# Problem statement:
Each line below from the one containing "наследующих романскому, т.е." through the one containing "котором их наибольшее количество!" should be output exactly as it stands, and no other line should appear.

(Collected data)
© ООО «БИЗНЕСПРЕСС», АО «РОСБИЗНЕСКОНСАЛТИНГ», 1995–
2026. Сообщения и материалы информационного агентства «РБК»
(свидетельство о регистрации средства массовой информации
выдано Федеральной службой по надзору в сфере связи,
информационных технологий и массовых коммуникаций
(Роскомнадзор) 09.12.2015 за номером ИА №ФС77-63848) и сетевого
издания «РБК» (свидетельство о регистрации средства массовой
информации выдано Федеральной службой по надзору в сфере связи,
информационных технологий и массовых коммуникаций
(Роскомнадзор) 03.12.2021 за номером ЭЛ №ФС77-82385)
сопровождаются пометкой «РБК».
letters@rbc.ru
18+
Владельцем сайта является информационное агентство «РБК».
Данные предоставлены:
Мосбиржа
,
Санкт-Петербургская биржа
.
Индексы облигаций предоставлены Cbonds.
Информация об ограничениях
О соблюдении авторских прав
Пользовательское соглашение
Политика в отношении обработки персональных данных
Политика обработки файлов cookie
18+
---
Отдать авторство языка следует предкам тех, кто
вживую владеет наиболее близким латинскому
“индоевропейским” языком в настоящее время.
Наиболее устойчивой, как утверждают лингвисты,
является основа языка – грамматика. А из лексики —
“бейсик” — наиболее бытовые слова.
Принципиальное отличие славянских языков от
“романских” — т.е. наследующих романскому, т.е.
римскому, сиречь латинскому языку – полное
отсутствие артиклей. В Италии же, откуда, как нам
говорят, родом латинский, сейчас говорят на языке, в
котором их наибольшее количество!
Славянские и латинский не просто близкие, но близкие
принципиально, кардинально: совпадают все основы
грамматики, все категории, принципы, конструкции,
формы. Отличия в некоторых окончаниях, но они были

# Response to this exercise:
“романских” — т.е. наследующих романскому, т.е.
римскому, сиречь латинскому языку – полное
отсутствие артиклей. В Италии же, откуда, как нам
говорят, родом латинский, сейчас говорят на языке, в
котором их наибольшее количество!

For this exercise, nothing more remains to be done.